Taking over government institutions might prove a little tricky, given that they are typically a funding option for a local currency. They have typically been financed through grants from local government and the occasional boost from lottery funding. The alternative is to charge businesses to accept the local currency, and that has yet to happen.
As Ian Martin from the Exeter Pound points out, it is at this stage of being asked to pay a membership fee that companies make it clear they like the sound of a campaign to promote local businesses but don’t see the need for it to be linked to a local currency. People can be encouraged to shop locally, but with the pound already in their pocket (or more likely, their contactless bank card). “We had EU funding to set up to celebrate the 2015 Rugby World Cup coming to Exeter,” he explains.

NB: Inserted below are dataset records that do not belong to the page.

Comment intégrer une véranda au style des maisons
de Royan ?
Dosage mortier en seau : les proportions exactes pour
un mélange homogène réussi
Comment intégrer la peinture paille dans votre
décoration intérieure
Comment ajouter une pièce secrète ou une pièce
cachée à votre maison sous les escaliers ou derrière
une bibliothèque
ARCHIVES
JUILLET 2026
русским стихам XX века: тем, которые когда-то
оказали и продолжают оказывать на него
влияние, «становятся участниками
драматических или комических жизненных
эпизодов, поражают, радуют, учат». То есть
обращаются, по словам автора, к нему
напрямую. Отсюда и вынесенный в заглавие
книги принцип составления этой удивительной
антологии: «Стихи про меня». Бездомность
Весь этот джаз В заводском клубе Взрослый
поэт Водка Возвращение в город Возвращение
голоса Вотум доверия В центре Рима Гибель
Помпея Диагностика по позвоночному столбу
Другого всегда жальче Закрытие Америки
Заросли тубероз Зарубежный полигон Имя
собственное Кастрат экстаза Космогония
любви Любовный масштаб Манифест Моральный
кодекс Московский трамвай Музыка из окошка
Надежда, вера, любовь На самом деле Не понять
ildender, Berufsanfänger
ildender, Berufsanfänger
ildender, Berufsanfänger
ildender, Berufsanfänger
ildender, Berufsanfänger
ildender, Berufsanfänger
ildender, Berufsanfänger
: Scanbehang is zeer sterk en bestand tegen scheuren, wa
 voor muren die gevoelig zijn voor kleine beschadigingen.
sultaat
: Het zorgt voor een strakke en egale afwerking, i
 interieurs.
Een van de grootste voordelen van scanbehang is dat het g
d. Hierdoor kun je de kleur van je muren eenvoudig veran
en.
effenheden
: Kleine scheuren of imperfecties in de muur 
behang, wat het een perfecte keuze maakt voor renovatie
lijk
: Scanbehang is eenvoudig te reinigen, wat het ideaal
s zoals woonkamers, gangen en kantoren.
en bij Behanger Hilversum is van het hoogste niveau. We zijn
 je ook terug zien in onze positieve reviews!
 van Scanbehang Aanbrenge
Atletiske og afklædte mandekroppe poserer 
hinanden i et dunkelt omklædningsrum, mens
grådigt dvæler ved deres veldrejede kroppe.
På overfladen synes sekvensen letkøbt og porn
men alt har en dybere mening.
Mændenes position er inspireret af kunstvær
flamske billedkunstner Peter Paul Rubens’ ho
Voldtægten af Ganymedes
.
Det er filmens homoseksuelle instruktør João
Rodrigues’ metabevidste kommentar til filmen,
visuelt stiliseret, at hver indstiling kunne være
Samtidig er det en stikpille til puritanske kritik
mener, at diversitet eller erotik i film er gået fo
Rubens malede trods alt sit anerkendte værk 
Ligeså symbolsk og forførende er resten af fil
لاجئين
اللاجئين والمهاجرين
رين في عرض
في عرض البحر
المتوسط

“Once that’s gone you have to move to a subscription model or you have an app through which you try to take a small percentage of payments, a little like a credit card business. The trouble is, the proportion you make from transfers in an app is so tiny, it won’t keep the lights on. Plus businesses don’t want to pay a subscription fee to accept local pounds.”
As Bristol attempts to rise from the ashes before next year’s cut-off point – when the equivalent of a ‘sell by’ date on its notes run out and they must be spent or converted back into sterling – it is keeping a close eye on the tactics used by a different currency: the Hull Coin. Organisers decided to make Hull's currency a digital token awarded by local authority bodies, such as hospitals and schools, for volunteers and those people who were doing good deeds. After funding dried up, a new scheme is about to be announced.
Peter Kemp, a Hull coin volunteer, says there are plans to launch a new project called the Community Coin in the next couple of months By Christmas, he claims, local authorities will be awarding its digital coins in a region that he dubs “the M62 corridor”, stretching from Hull across to Liverpool. “We’re not trying to be a currency, we’re a coin token schools, hospitals and local authorities can award citizens for discounts at participating businesses,” he says.
“If someone quits smoking, does really well at school or volunteers in their community, they can be rewarded with the digital coins which they can use to get some money off from a café, or their weekly shop. We even had one deal with Hull Coin where you could get a 90 per cent discount on broadband installation.”
Being digital will get around the huge problem local currencies have: it will be trackable, and won't be sitting around waiting to be converted back into sterling, because the coins are not linked to a currency and so hold no value. That opens up another opportunity for people to take on voluntary work and be rewarded by the digital tokens without it affecting their benefit entitlements.
If local businesses will not pay for the schemes that were claiming they would save the high street, the only alternative is helping local authorities save the environment. Complementary currencies have clearly failed to save the high street, now they have their sights set on saving the environment instead, maybe with a little thanks dispensed to those quitting smoking, getting good marks at school and volunteering in their community. Just as people don’t need a local currency to shop locally, do they need digital rewards to encourage them to live responsible lives? The future of local currencies could well depend on the answer.
Updated 05.03.20, 11:30 GMT: The Lewes pound was incorrectly included in the list of local currencies that had ceased to exist.